# Pregnant Blue Pearl Shrimp



## Wood (Jul 27, 2006)

Pregnant Blue Pearl Shrimp. Very cool looking shrimp. Nice colors. Gets even more ice-blue than the one in the picture. The female in the picture is young and pregnant for the first time (not many eggs and not really ice-blue yet). These breed at a young age.
Have these on pre-order for cheap in the store.


----------



## A_Shea (Jun 2, 2007)

Those blue pearls are Very Nice looking. You said they get even more of a blue than that?? When are you going to get those in at your store? i like those alot


----------



## Wood (Jul 27, 2006)

A_Shea said:


> Those blue pearls are Very Nice looking.
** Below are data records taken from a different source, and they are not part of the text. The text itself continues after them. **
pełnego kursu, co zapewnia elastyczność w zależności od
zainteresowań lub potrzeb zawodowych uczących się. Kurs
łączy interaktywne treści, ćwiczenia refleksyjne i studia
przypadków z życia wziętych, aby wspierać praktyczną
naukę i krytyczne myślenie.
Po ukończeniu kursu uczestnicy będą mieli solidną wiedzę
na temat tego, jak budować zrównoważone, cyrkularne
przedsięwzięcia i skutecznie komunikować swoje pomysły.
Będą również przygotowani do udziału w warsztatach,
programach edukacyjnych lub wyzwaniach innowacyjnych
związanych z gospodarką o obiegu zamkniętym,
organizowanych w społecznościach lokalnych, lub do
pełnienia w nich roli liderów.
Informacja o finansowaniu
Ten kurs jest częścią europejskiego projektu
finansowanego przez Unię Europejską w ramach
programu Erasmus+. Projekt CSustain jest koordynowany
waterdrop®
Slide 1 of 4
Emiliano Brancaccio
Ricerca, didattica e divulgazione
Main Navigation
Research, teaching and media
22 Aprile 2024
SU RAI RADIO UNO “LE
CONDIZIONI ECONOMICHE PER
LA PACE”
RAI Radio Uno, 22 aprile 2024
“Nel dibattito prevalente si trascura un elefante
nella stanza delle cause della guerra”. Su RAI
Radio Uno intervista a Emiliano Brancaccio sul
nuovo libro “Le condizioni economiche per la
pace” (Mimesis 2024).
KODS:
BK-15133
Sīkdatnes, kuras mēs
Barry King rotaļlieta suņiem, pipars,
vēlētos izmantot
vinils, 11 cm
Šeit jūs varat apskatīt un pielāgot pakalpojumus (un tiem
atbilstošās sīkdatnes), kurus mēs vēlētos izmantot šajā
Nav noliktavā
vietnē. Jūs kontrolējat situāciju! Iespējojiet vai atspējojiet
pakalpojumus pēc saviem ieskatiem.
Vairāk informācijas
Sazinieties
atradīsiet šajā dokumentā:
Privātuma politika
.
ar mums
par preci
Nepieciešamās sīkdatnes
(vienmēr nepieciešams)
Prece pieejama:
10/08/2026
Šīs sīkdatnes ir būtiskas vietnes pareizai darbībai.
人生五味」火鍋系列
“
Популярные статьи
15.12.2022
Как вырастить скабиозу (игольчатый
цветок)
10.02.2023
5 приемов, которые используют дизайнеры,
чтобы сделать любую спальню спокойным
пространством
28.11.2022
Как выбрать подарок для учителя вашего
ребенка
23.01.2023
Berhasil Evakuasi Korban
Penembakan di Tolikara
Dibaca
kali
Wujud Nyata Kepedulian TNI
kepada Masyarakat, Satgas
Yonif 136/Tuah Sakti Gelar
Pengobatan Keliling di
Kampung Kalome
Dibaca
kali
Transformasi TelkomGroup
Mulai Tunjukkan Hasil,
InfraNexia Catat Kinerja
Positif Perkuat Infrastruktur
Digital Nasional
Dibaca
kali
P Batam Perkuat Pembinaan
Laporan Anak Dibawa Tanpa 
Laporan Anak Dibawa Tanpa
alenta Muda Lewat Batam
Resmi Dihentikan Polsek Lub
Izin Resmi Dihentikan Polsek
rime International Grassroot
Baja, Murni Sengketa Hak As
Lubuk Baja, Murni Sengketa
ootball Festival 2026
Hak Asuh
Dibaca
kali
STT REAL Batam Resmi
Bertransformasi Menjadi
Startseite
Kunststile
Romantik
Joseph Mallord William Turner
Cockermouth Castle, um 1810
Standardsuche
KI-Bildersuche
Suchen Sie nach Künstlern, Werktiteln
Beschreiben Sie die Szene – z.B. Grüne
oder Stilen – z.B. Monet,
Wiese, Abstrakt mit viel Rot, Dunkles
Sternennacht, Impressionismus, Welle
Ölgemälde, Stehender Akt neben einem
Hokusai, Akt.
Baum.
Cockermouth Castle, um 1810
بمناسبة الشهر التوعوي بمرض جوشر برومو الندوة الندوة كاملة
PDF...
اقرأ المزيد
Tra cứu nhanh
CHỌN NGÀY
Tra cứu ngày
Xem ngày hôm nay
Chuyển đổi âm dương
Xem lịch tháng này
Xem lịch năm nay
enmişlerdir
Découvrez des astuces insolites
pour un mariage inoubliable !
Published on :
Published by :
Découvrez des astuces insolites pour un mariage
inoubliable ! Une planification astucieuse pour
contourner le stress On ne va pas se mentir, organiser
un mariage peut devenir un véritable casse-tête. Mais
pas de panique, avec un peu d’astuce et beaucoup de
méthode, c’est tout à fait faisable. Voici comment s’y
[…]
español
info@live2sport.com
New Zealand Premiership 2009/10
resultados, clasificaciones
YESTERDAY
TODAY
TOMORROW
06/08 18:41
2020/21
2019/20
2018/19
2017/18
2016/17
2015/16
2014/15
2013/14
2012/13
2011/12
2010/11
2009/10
You said they get even more of a blue than that?? When are you going to get those in at your store? i like those alot


they are very cooler looking. their color is like an ice-blue. its hard to describe unless you see em in person.

I already have them breeding. I had a couple of boxes for pre-order at low price but decided to stop pre-order on website. if you are interested in pre order just email me at [email protected] for price. I would rather sell pre order to forum members right now.

I am going to take more pictures so everyone can see the coloration I am talking about.

thanks,
ryan


----------



## Xema (Mar 24, 2004)

Really nice shoot. I got mine for a second try 2 days ago.










Frist time I tryed them they got dead but before dying they left few shrimplets... But they looks yellowish!!


----------